The physicians of that day, here in the woods, after having used what little medicines they may have brought with them, were compelled to fall back on the Thompsonian or the Botanical system, as they found it in the Michigan woods. Dr. Beach's office or repository for certain drugs and medicines, was in the forest about him. As he rode his favorite mare, Doll, through the openings, he would alight, hitch her to a tree, and hunt some herb or root, that he would use in "doctoring" his patients. Another time he would send some one out to dig up some root, or to get some herb or weed that he wished to use as a medicine. I have gone out in the woods many a time for him, when he has been called to my father's house, and dug "Culver root, " a weed growing in the openings. The roots of this weed he would order boiled in water till a syrup was made about half as thick a^ molasses. It was the worst medicine I ever tasted; and you had to drink about a pint of it at a dose ere the proper effect was produced. Didn't we dislike to get sick ? The remedy was worse than the disease. Buggies or light wagons were a thing unknown here, hence traveling was either done afoot or on horseback, or with the ox team.

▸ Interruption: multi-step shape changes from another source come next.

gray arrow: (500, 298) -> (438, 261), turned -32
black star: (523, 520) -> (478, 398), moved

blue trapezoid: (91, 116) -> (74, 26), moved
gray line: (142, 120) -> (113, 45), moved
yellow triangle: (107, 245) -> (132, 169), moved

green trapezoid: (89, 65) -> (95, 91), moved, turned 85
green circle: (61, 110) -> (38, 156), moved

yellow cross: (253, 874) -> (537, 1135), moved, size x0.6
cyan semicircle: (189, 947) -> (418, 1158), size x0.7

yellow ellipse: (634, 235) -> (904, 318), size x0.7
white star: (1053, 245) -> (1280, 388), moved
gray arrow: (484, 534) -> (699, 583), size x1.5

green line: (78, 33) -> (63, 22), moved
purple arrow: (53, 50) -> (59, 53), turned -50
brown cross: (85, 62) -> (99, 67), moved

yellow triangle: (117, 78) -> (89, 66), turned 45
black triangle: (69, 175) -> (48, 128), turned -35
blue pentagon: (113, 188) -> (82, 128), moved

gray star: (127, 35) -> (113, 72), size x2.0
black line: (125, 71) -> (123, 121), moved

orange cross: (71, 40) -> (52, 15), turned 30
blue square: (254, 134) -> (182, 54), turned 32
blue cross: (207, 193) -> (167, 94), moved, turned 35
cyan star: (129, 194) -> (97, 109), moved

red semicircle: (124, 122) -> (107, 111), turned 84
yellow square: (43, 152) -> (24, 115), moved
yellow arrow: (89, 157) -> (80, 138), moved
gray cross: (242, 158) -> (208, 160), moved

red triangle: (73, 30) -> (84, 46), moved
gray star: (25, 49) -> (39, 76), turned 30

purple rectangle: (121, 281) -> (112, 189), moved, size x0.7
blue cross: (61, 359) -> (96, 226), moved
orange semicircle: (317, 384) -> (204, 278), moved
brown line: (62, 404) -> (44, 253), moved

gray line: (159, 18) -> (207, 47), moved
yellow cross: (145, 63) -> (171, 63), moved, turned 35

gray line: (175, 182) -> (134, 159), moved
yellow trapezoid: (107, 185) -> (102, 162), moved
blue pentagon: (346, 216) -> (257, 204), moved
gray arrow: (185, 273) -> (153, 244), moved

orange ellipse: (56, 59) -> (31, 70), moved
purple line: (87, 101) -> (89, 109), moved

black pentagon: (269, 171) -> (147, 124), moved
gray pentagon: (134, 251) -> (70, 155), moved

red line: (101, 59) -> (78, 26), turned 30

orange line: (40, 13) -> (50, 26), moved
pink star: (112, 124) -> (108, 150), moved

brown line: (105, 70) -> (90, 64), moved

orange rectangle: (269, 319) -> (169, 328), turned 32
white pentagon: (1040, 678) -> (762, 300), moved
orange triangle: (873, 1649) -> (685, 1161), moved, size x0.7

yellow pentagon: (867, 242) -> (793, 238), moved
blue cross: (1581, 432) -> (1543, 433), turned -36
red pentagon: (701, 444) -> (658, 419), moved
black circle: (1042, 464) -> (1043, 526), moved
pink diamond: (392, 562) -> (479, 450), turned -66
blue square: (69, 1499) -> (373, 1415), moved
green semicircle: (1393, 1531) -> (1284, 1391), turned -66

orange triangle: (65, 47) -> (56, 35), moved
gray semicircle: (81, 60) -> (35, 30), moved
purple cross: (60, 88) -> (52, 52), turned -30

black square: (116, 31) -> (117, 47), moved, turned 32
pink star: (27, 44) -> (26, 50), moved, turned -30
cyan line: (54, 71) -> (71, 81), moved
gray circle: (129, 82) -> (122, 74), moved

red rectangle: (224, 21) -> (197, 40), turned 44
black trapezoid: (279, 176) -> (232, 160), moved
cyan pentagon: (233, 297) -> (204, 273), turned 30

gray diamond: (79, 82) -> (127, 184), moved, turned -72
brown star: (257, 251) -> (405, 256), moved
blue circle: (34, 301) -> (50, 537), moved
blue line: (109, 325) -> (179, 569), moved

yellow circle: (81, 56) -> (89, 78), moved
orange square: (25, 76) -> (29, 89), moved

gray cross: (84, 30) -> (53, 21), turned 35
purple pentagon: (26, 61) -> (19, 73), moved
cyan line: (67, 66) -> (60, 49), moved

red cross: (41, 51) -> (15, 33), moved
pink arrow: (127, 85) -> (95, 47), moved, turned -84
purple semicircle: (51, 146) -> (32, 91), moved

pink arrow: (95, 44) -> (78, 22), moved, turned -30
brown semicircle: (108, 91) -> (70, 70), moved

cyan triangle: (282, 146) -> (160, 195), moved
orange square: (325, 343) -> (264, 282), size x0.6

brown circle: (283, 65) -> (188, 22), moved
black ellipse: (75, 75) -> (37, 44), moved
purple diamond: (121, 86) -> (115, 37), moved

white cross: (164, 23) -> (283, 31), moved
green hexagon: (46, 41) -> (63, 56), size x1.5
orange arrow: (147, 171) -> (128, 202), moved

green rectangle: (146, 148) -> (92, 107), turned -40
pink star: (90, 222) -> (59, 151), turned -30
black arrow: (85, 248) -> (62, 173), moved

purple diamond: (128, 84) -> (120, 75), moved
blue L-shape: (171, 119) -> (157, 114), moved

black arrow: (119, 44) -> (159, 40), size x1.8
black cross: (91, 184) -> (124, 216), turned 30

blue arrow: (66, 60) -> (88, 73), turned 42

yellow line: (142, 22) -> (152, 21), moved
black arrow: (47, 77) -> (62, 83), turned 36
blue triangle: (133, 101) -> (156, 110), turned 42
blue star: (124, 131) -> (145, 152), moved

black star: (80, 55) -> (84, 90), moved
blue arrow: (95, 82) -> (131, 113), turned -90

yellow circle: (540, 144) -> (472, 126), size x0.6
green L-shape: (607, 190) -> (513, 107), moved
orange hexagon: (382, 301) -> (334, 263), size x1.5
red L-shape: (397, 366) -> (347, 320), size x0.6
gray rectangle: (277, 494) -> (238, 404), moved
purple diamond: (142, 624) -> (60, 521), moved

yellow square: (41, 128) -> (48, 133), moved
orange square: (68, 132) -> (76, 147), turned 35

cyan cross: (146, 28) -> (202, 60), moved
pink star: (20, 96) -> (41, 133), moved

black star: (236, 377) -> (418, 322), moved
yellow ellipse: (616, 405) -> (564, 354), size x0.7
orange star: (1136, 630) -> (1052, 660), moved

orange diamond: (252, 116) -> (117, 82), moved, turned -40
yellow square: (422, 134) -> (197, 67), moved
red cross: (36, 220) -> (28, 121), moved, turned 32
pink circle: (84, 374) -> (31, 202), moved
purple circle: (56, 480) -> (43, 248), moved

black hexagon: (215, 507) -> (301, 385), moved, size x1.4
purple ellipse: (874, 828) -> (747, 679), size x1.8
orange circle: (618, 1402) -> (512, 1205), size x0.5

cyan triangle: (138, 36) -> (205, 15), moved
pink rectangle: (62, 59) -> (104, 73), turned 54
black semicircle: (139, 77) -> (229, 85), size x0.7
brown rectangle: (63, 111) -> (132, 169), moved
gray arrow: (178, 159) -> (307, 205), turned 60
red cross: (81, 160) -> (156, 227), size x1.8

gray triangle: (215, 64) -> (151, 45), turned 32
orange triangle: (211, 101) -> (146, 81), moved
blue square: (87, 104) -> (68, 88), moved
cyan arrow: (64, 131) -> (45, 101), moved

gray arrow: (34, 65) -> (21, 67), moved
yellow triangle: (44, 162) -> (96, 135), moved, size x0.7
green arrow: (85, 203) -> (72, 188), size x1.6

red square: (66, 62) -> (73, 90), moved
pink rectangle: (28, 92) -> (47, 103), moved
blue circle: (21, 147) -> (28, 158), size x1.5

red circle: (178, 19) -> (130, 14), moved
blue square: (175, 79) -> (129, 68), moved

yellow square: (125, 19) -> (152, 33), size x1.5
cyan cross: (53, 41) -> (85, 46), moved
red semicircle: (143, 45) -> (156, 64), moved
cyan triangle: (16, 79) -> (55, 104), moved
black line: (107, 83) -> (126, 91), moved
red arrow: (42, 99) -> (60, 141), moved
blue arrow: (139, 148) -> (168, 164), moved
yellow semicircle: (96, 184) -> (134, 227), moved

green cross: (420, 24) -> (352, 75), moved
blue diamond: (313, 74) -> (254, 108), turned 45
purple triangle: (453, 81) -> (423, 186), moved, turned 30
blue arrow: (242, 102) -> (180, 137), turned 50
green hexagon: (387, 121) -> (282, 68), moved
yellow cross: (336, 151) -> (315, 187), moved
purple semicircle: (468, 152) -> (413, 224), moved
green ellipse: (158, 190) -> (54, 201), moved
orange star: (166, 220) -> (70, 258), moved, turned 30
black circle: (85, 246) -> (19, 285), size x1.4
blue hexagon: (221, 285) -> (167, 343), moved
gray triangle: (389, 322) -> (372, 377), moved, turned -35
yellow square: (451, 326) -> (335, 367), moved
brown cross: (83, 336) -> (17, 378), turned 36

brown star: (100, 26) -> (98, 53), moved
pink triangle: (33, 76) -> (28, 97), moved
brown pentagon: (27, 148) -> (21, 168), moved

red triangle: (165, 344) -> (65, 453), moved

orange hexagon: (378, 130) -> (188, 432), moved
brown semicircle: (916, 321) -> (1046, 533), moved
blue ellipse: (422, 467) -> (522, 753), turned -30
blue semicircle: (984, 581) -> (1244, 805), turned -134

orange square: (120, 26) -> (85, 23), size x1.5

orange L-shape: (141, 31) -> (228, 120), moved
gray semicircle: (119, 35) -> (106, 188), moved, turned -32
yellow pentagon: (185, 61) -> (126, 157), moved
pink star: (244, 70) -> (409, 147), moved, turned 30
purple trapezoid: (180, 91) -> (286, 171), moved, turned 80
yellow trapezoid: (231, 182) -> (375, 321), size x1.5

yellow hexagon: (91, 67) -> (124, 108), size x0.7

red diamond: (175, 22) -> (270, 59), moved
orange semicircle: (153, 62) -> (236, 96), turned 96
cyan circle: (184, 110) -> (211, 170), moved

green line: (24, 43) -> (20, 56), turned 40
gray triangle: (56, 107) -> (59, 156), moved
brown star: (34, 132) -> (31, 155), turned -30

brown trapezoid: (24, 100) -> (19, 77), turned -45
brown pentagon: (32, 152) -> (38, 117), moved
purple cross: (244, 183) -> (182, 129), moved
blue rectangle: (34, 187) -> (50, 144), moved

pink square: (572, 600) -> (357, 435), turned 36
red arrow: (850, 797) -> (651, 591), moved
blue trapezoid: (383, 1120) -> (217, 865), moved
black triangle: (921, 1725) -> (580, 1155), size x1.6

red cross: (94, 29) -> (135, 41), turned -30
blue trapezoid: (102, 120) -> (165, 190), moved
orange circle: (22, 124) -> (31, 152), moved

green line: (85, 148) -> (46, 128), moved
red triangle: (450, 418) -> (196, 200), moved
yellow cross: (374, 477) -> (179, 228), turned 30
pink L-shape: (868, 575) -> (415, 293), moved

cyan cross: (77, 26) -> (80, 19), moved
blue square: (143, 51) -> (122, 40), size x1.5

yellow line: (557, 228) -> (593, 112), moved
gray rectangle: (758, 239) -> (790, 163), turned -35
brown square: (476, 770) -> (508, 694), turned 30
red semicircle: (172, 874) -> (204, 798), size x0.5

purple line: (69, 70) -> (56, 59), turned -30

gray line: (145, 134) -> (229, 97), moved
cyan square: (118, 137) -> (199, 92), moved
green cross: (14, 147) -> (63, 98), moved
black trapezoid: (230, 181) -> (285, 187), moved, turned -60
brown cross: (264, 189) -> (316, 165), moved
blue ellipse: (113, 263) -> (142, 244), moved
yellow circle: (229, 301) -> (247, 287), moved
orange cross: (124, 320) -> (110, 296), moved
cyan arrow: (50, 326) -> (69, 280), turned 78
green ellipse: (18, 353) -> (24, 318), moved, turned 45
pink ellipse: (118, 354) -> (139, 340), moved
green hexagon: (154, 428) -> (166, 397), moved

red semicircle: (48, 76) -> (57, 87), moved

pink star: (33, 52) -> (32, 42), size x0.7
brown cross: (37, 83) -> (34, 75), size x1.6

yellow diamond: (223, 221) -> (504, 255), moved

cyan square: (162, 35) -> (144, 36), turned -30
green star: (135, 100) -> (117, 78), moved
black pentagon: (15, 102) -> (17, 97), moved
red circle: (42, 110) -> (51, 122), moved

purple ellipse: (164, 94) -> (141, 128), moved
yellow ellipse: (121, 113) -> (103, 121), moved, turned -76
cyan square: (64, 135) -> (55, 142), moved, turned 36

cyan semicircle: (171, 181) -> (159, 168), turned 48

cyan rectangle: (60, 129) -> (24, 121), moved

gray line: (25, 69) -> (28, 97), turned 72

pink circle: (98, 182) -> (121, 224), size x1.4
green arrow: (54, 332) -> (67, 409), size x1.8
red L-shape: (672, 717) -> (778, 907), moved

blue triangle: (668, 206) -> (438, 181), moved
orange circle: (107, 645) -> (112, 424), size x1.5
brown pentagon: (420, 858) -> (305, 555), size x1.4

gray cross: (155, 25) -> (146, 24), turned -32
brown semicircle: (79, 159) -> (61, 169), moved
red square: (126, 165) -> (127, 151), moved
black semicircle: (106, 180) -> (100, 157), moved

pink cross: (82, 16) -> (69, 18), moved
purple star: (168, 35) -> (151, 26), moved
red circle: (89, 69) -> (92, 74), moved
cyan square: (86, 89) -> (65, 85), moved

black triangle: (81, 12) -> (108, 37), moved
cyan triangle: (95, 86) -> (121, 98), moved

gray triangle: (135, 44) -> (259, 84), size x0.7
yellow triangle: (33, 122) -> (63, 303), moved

The doctor's favorite horse, Doll, carried him through the woods to see his patients. She was a spirited animal, well muscled and a fine mover. He had brought her from New York. She, he said, in winter, when harnessed to a cutter, would grasp the bit in her mouth, and, scudding away over the fine snow track, had drawn him hundreds of miles by the lines, without straightening a tug. Before he died he gave Doll to Addison Cowles, who was to keep her and give one-half of the colts to his family. The colts were also highly valued. I think his son Darwin has some of this stock yet.